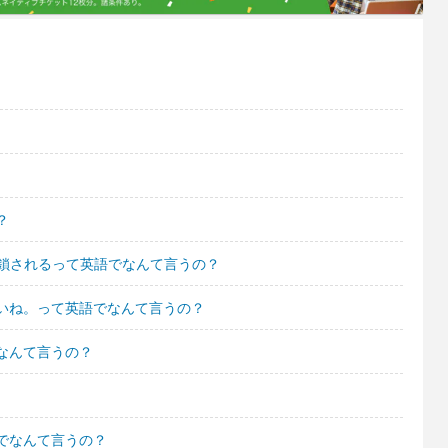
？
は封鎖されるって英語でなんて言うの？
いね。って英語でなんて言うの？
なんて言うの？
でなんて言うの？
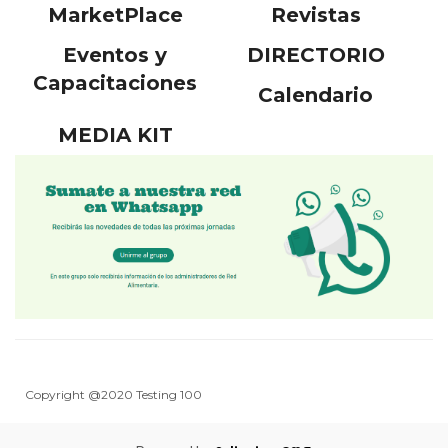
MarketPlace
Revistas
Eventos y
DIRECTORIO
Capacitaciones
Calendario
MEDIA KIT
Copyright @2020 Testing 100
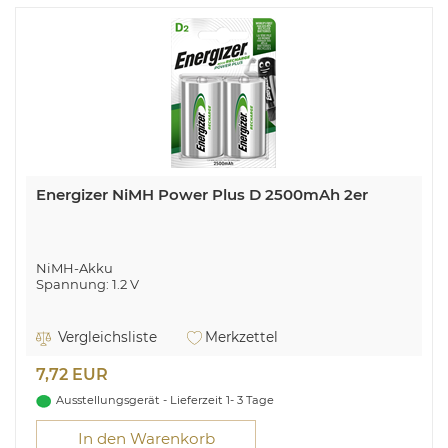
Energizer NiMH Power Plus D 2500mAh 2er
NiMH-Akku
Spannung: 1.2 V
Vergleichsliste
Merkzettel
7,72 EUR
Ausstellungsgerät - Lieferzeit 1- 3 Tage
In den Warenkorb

--

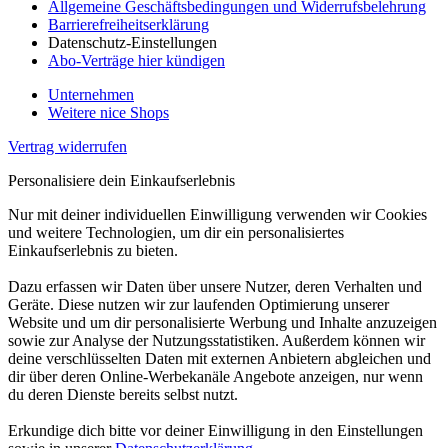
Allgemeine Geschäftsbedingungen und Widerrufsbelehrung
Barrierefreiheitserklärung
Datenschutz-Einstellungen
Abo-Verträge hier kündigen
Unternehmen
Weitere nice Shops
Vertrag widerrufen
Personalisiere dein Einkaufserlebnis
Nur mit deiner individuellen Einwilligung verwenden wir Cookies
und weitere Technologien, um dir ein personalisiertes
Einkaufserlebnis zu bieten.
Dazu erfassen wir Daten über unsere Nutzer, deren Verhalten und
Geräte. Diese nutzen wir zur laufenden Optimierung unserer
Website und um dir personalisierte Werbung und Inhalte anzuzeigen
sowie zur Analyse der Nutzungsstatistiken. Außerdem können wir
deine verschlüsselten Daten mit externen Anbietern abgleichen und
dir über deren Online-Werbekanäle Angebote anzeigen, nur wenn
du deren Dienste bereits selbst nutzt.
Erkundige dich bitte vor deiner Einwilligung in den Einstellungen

...

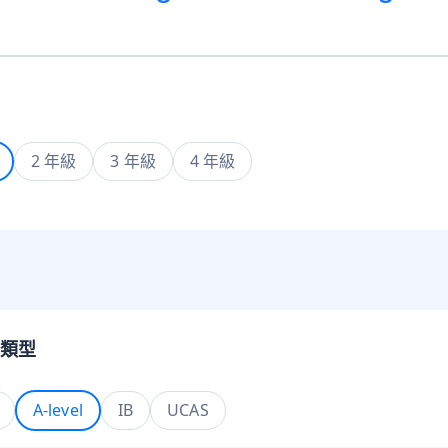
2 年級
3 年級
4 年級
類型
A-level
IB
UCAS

### Task to carry out
In the listing above, find the line with "Barrierefreiheitserklärung" and the line with "Erkundige dich bitte". Output those two lines and every line between them, exactly as written.

### Worked solution
Barrierefreiheitserklärung
Datenschutz-Einstellungen
Abo-Verträge hier kündigen
Unternehmen
Weitere nice Shops
Vertrag widerrufen
Personalisiere dein Einkaufserlebnis
Nur mit deiner individuellen Einwilligung verwenden wir Cookies
und weitere Technologien, um dir ein personalisiertes
Einkaufserlebnis zu bieten.
Dazu erfassen wir Daten über unsere Nutzer, deren Verhalten und
Geräte. Diese nutzen wir zur laufenden Optimierung unserer
Website und um dir personalisierte Werbung und Inhalte anzuzeigen
sowie zur Analyse der Nutzungsstatistiken. Außerdem können wir
deine verschlüsselten Daten mit externen Anbietern abgleichen und
dir über deren Online-Werbekanäle Angebote anzeigen, nur wenn
du deren Dienste bereits selbst nutzt.
Erkundige dich bitte vor deiner Einwilligung in den Einstellungen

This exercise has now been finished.